No entendí por qué me lo decía.

—¿Quieres que demos una vuelta rápida?

¿Una vuelta rápida? Ladré dos veces. Volví a ladrar dos veces. Denny rió.

—Avisa si no te gusta —dijo—. Con un aullido largo. —Pisó con fuerza el acelerador.

No hay nada como la sensación de velocidad. Nada en el mundo se le puede comparar.

Cuando aceleramos y volamos por la primera recta, lo que me mantuvo inmovilizado en mi asiento no fue la sábana de Jim, sino la fuerza de la repentina aceleración.

Más rápido, más y más deprisa. Vi cómo se aproximaba la curva, oí el chillido del motor, y cuando entramos levantó el pie del acelerador y pisó el freno. La parte delantera del coche pareció contraerse y agradecí estar amarrado con la sábana, pues, de no ser por ella, habría ido a dar contra el parabrisas. Muy, muy poco a poco, los discos del freno fueron apretando los rotores. La fricción los recalentó mientras la energía se disipaba. Y enseguida viró a la izquierda, y con un movimiento fluido y continuo volvió a pisar el acelerador y comenzamos a salir de la curva. La fuerza centrífuga nos empujaba hacia fuera, pero los neumáticos nos mantenían agarrados al asfalto. Ya no ululaban. El búho había muerto. Los neumáticos chirriaban, gritaban, aullaban, gemían de dolor. Aflojó la presión sobre el volante al llegar al ápice y el coche apuntó a la recta. El motor estaba al máximo de su compresión y salimos volando, ¡volando!, de aquella curva, rumbo a la próxima y a la otra, y a la que venía después de ésa. Thunderhill tiene quince curvas. Quince. Y las amo a todas por igual. Las adoro a todas. Cada una es diferente, con su propia sensación particular. ¡Y todas son magníficas! Girábamos por el circuito más y más rápido.

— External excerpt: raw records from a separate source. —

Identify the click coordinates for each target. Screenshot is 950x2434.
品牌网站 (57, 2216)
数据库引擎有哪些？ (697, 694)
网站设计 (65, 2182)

—¿Estás bien? —me preguntó, echándome un vistazo mientras avanzábamos por la recta del fondo del circuito a doscientos kilómetros por hora.

Ladré dos veces.

—Si sigues insistiendo terminaré por gastar mis neumáticos. Venga, demos una vuelta más.

Sí, una vuelta más. Una vuelta más. Siempre una vuelta más. Vivo para dar una vuelta más. ¡Daría la vida por una vuelta más! ¡Por favor, Dios, dame una vuelta más!

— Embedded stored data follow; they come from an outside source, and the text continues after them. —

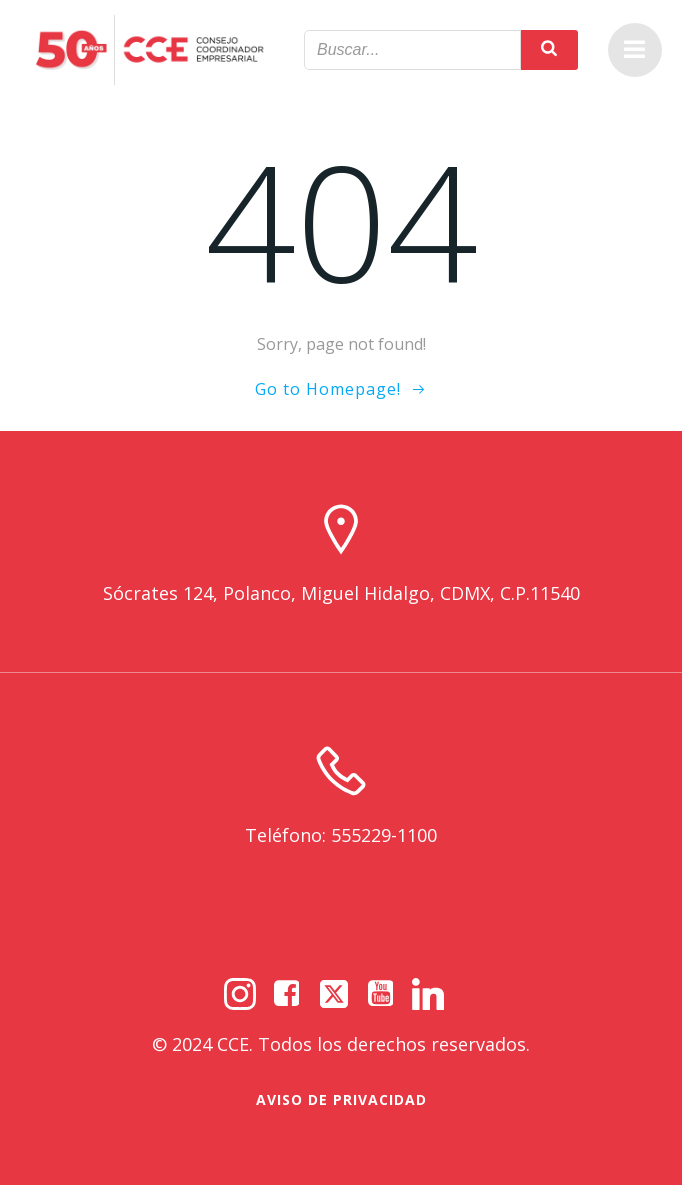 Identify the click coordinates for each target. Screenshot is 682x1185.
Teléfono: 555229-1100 (341, 835)
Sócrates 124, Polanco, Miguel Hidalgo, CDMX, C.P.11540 (341, 593) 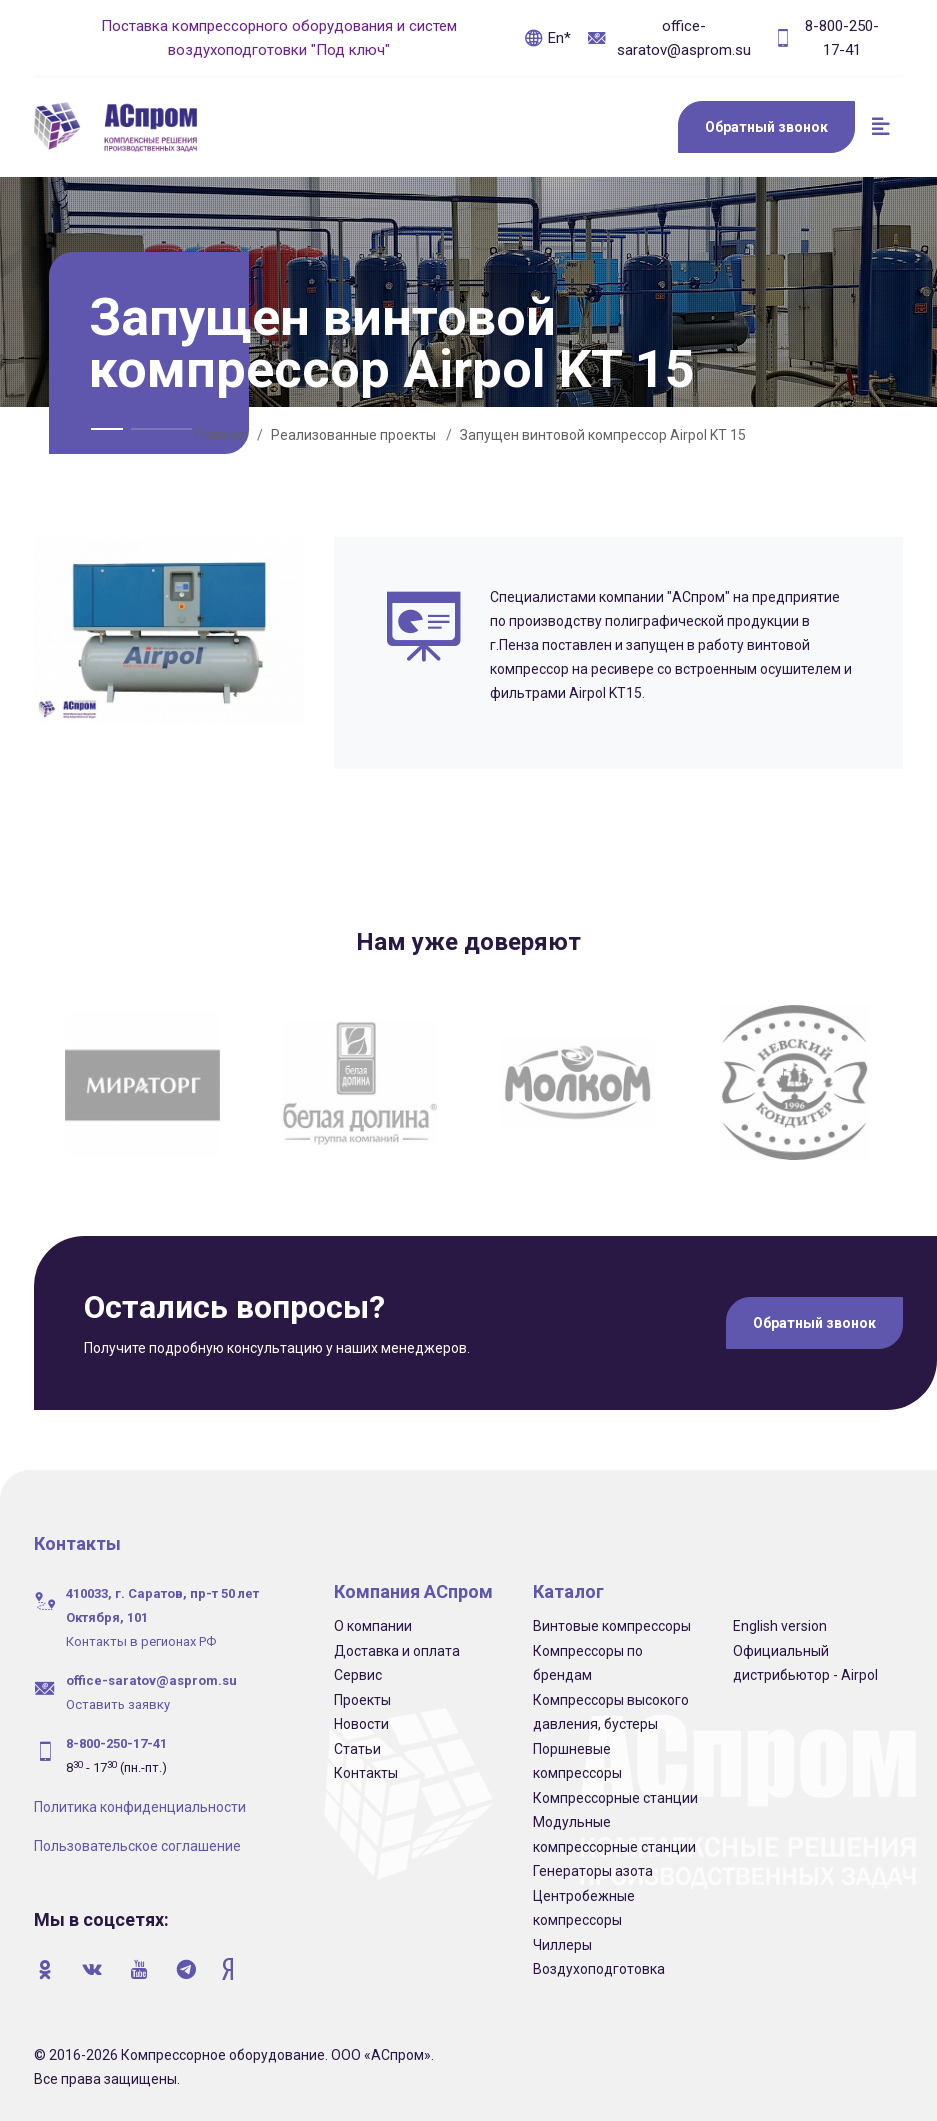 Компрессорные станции (615, 1798)
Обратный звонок (766, 127)
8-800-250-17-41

Y esa vuelta fue espectacular. Alcé la vista mientras Denny me instruía.

—Mantén los ojos abiertos, mira a lo lejos. —Me tomó un tiempo darme cuenta de que los puntos de referencia, los indicadores visuales que había identificado durante nuestro recorrido a pie por la pista, pasaban a tanta velocidad que Denny ni siquiera los veía. ¡Los vivía! Había grabado en su cerebro el mapa del circuito, y lo tenía allí, como en un sistema de navegación GPS. Cuando aminorábamos la velocidad para entrar en una curva, mantenía la cabeza erguida, atento a la siguiente, no al trazado de aquella por la que íbamos. La presente curva no era más que un estado del ser para Denny. Era el lugar donde nos encontrábamos, y estaba feliz de encontrarse allí. Yo sentía el amor a la vida, la alegría que emanaban de él. Pero su atención y su intención estaban ya mucho más adelante, en la curva siguiente y la que venía después de ésa. Cada vez que respiraba, ajustaba, reevaluaba, corregía. Pero todo lo hacía de forma subconsciente. Entendí cómo planeaba las carreras, a qué piloto pasaría tres o cuatro vueltas más adelante. Su pensamiento, su estrategia, su mente; todo Denny se me reveló ese día.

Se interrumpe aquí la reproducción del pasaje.